Hm ja also glaub für den Bike-Park wäre das Tracer eher zu empfehlen als das Carbine glaub ich....?

nja Aubau mäßig hätte ich eh gedacht ne Marzocchi Federgabel, Dämpfer auch Feder (vl Fox, oder sowas), 2x10 Sram und ne Kettenführung.
Dazu einen leichten Laufradsatz mit den Eclipse Schläuchen und ne versenkbare Stattelst. halt.

Weiß nicht wo ich da gewichtsmäßig hin komm!?
Sonst müsste ich Luftgefedert heizen 
Oder zumindest nen Federdämpfer gebraucht für den Bikepark kaufen oder so.

Das Nomand wäre auch ne Alternative, aber glaub diese 400 Gramm nimm ich alleine schon wegen des Oberrohrs des Tracers in kauf 

Sonst dachte ich noch an das Transition Covert....aber Federwegsmäßig dürfte auf das Tracer schon noch etwas mehr zu spüren sein schätz ich mal.....


----------



## alex-66 (15. Juli 2012)

Ich bin mit meinem Tracer 2 auch top zufrieden, am Anfang hatte ich ne 2x10 X0 drauf, leider durch unwissenheit die vordere Kurbel mit 39/26 zähne drauf um uphilltechnisch gut unterwegs zusein, jedoch ist die kette trotz e.13 heim kettenführung auf dem 26 kranz ständig auf die kettenstrebe gerasselt, wenns ein wenig holprig wurde, daher hab ich dann komplett auf 1x10 mit 36 kranz und einfachkettenführung umgebaut. für meine gegend reicht das auch für > 40km Trail völlig aus. Wir haben auf unserem Hometrail Drops mit 2m Höhe und vernünftiger Landung das packt das Tracer locker, für den bikepark würde ich es jedoch nicht unbedingt nehmen, da ist mir mein m9 lieber zwecks performance.

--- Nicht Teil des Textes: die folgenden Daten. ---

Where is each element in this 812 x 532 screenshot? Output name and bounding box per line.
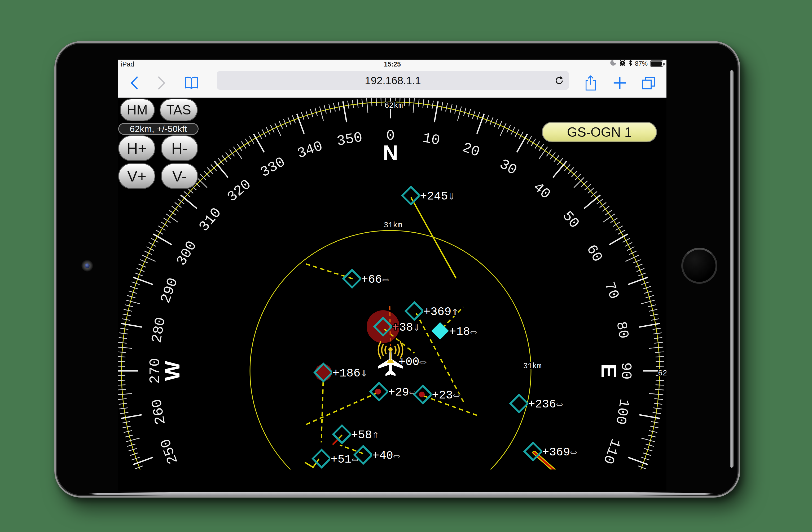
compass-tick (118, 357, 126, 357)
compass-tick (362, 99, 363, 107)
compass-tick (338, 102, 340, 110)
compass-number: 350 (336, 129, 364, 149)
compass-number: 50 (559, 208, 582, 232)
antenna-wave-left (378, 341, 381, 359)
share-button[interactable] (581, 68, 600, 98)
compass-tick (121, 415, 142, 418)
compass-tick (118, 394, 132, 395)
compass-tick (641, 438, 655, 442)
compass-tick (118, 399, 127, 400)
compass-tick (432, 101, 433, 109)
compass-tick (348, 101, 349, 109)
radar-page: 0102030405060708090100110120130140150160… (118, 98, 666, 491)
compass-tick (654, 342, 663, 343)
home-button[interactable] (681, 248, 717, 284)
forward-button[interactable] (154, 68, 170, 98)
ring-distance-label: 31km (523, 362, 541, 371)
compass-tick (200, 174, 206, 180)
compass-number: 10 (421, 130, 441, 149)
alarm-icon (619, 60, 626, 68)
compass-tick (409, 98, 409, 106)
compass-tick (656, 380, 664, 381)
h-plus-button[interactable]: H+ (118, 135, 155, 161)
radar-display: 0102030405060708090100110120130140150160… (118, 98, 666, 470)
antenna-wave-left (382, 344, 383, 356)
antenna-wave-right (395, 346, 396, 354)
target-label: +186⇓ (332, 367, 367, 380)
status-bar: iPad 15:25 (118, 60, 666, 68)
v-minus-button[interactable]: V- (161, 163, 198, 189)
url-text: 192.168.1.1 (217, 75, 569, 87)
traffic-target: +369⇑ (406, 302, 458, 320)
back-button[interactable] (126, 68, 142, 98)
front-camera (82, 260, 93, 271)
compass-tick (320, 106, 323, 120)
browser-toolbar: 192.168.1.1 (118, 68, 666, 98)
compass-tick (418, 99, 419, 107)
alert-circle (315, 364, 332, 381)
compass-tick (651, 422, 659, 423)
compass-tick (653, 333, 662, 334)
traffic-target: +18⇔ (431, 322, 477, 340)
compass-tick (653, 408, 662, 409)
compass-tick (118, 342, 127, 343)
reload-icon[interactable] (554, 75, 565, 87)
target-trail-dashed (306, 393, 378, 425)
compass-tick (275, 123, 281, 136)
compass-tick (118, 347, 132, 349)
compass-number: 340 (295, 138, 325, 162)
target-trail-dashed (321, 382, 323, 442)
ipad-device: iPad 15:25 (54, 41, 740, 498)
compass-tick (649, 394, 663, 395)
compass-tick (581, 181, 588, 187)
compass-number: 20 (460, 139, 482, 160)
compass-tick (413, 98, 414, 113)
camera-lens-icon (85, 263, 90, 268)
compass-tick (118, 352, 126, 352)
compass-tick (118, 389, 126, 390)
target-dot (419, 391, 425, 397)
compass-tick (352, 100, 354, 108)
compass-tick (119, 408, 128, 409)
battery-percent-label: 87% (635, 60, 648, 67)
compass-tick (126, 438, 140, 442)
compass-tick (458, 106, 461, 120)
compass-number: 300 (173, 238, 200, 269)
compass-tick (343, 102, 347, 122)
hm-button[interactable]: HM (120, 99, 155, 121)
new-tab-button[interactable] (610, 68, 629, 98)
compass-number: 60 (583, 242, 606, 265)
compass-tick (641, 300, 655, 304)
tas-button[interactable]: TAS (160, 99, 198, 121)
status-icons: 87% (610, 60, 663, 68)
compass-tick (441, 102, 443, 110)
target-label: +18⇔ (449, 325, 477, 338)
range-status-label: 62km, +/-50kft (118, 123, 199, 135)
target-label: +00⇔ (398, 355, 426, 369)
compass-number: 40 (530, 179, 553, 203)
address-bar[interactable]: 192.168.1.1 (217, 71, 569, 90)
bookmarks-button[interactable] (182, 68, 201, 98)
compass-tick (500, 123, 506, 136)
compass-tick (423, 99, 424, 108)
compass-tick (122, 319, 130, 320)
tabs-button[interactable] (639, 68, 658, 98)
ring-distance-label: 31km (383, 221, 402, 230)
screen: iPad 15:25 (118, 60, 666, 491)
compass-tick (357, 99, 358, 108)
compass-tick (126, 300, 140, 304)
compass-tick (653, 328, 661, 329)
target-dot (375, 389, 381, 395)
target-label: +40⇔ (372, 449, 400, 462)
compass-letter: E (597, 364, 621, 378)
compass-tick (654, 338, 663, 339)
h-minus-button[interactable]: H- (161, 135, 198, 161)
station-button[interactable]: GS-OGN 1 (542, 122, 657, 142)
target-diamond (402, 187, 420, 204)
ownship: +00⇔ (378, 341, 426, 376)
compass-tick (119, 333, 128, 334)
traffic-target: +29⇔ (370, 383, 416, 400)
compass-tick (142, 255, 156, 261)
antenna-wave-right (397, 344, 399, 356)
v-plus-button[interactable]: V+ (118, 163, 155, 189)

Damit du spaß im bikepark hast würde ich lieber ein uzzi aufbauen mit luftdämpfer etc.

Als Sattelstütze habe ich CB Kronolog, geiles Teil 

Mein Tracer2 wiegt mit 180/140mm Gabel und viel Titan ca. 14,6 kg in größe M


----------



## puitl (15. Juli 2012)

hm nja 2x10 werd ich brauchen bei meinen Touren.
Aber das werd ich dann eh noch entscheiden...

Hm ja ans Uzzi dachte ich auch schon, aber da habe ich dann noch mehr Gewicht und ich glaube das ich es nicht ausnutzen werde:
Bikepark bin ich im Prinzip höchstens so 5 mal im Jahr, Sprünge sind wie gesagt auch keine extremen dabei da ich wie gesagt Musiker bin.

Und downhill im verblocktem Wald bin ich auch aufgrund meines zweit-Hobbys eher kontrolliert unterwegs....also ich schmeiße mich nicht auf Teufel komm raus in die Abfahrt 

Ob mir da eine 160er Gabel reicht werd ich dann sehen, vl. hau ich gleich ne 180er rein.

Aber wenn ich so denke: Tracer mit Federelementen oder Uzzy Luft-gefedert....muss noch ein bisschen schauen glaub ich.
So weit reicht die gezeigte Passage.